Using an Edgar Allen Poe Poetry Corpus in order to generate new poetry.

    The first step is to download the corpus using the following code:

This file contains over 13,000 lines of poetry stored in a newline deliminated JSON format with a JSON object on each line. 
The followng code open's the file and stores each line of poetry as JSON objects as a list called poetry_lines.

In [8]:
import gzip, json
poetry_lines = []
for line in open("poetry_poe.ndjson"):
    poetry_lines.append(json.loads(line.strip()))
    
len(poetry_lines)    

13455

We can look at a random sample of petry lines:

In [3]:
import random

In [4]:
random.sample(poetry_lines, 8)

[{'s': '"employed by us for several months as critic and subeditor.... He',
  'gid': '10031'},
 {'s': 'Never on our lips before;', 'gid': '2151'},
 {'s': 'Us to the field againe.', 'gid': '10031'},
 {'s': 'Cas. Why, sir, the Earl Politian.', 'gid': '2151'},
 {'s': 'canvas, an intensity of intolerable awe, no shadow of which felt',
  'gid': '932'},
 {'s': 'Yet let me not be misapprehended. The undue, earnest, and morbid',
  'gid': '2148'},
 {'s': 'intense mental collectedness and concentration to which I have',
  'gid': '932'},
 {'s': 'From the wild energy of wanton haste', 'gid': '2151'}]

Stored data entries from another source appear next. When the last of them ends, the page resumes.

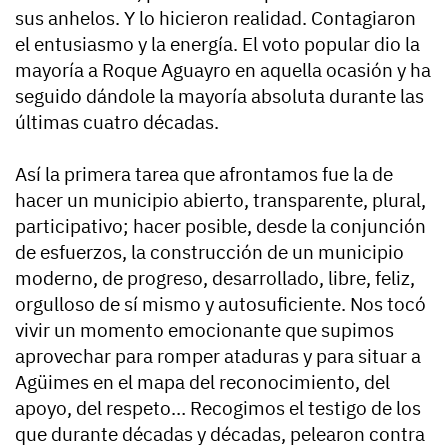
sus anhelos. Y lo hicieron realidad. Contagiaron
el entusiasmo y la energía. El voto popular dio la
mayoría a Roque Aguayro en aquella ocasión y ha
seguido dándole la mayoría absoluta durante las
últimas cuatro décadas.
Así la primera tarea que afrontamos fue la de
hacer un municipio abierto, transparente, plural,
participativo; hacer posible, desde la conjunción
de esfuerzos, la construcción de un municipio
moderno, de progreso, desarrollado, libre, feliz,
orgulloso de sí mismo y autosuficiente. Nos tocó
vivir un momento emocionante que supimos
aprovechar para romper ataduras y para situar a
Agüimes en el mapa del reconocimiento, del
apoyo, del respeto… Recogimos el testigo de los
que durante décadas y décadas, pelearon contra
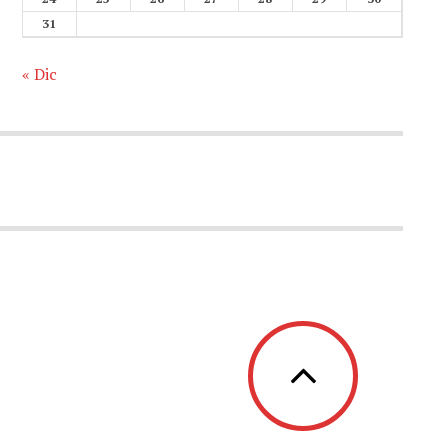
31
« Dic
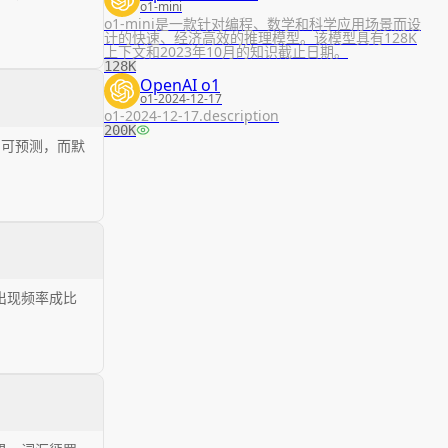
o1-mini
o1-mini是一款针对编程、数学和科学应用场景而设
计的快速、经济高效的推理模型。该模型具有128K
上下文和2023年10月的知识截止日期。
128K
OpenAI o1
o1-2024-12-17
o1-2024-12-17.description
200K
加可预测，而默
出现频率成比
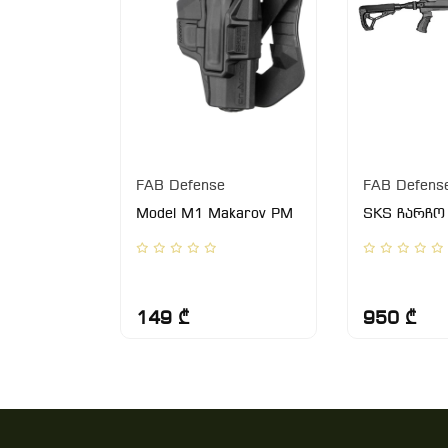
FAB Defense
FAB Defens
l M1 For
Model M1 Makarov PM
SKS ჩარჩო
-01
le+ Belt)
149 ₾
950 ₾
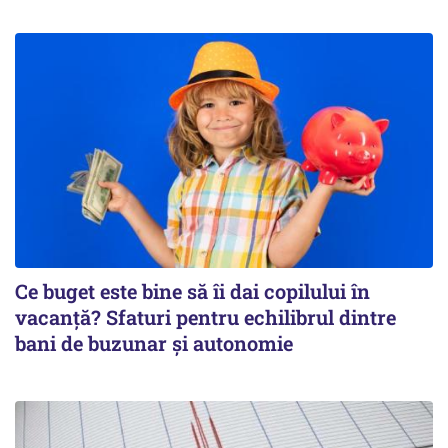
Ce buget este bine să îi dai copilului în
vacanță? Sfaturi pentru echilibrul dintre
bani de buzunar și autonomie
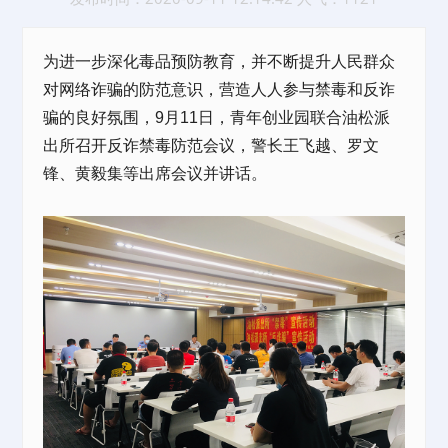
为进一步深化毒品预防教育，并不断提升人民群众
对网络诈骗的防范意识，营造人人参与禁毒和反诈
骗的良好氛围，9月11日，
青年创业园
联合油松派
出所召开反诈禁毒防范会议，警长王飞越、罗文
锋、黄毅集等出席会议并讲话。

Allison Parrish stored these lines of poetry in JSON format using 's' as the key with the lines of poetry, and 'gid' as the key containing the Project Gutenberg ID of the file which allows us to look up the title of the book of poetry and the author.

Markov Chain Text Generation:

    In order to generate a poem, we will use Markov chain text generation which uses statistical information on word co-occurrence based on the source text we are providing. In this case, this model will be built upon the three million lines of poetry stored in poetry_lines.

What are Markov Chains?

A Markov chain is a stochastic process that models sequences of events where the probabilty of each event depends on the previous event. In the case of our poetry generation, the probability of each word we see in the poem depends on what word comes before it. The model compares the probability of a word which follows the first one and results in a chain of words with each process performed on each word.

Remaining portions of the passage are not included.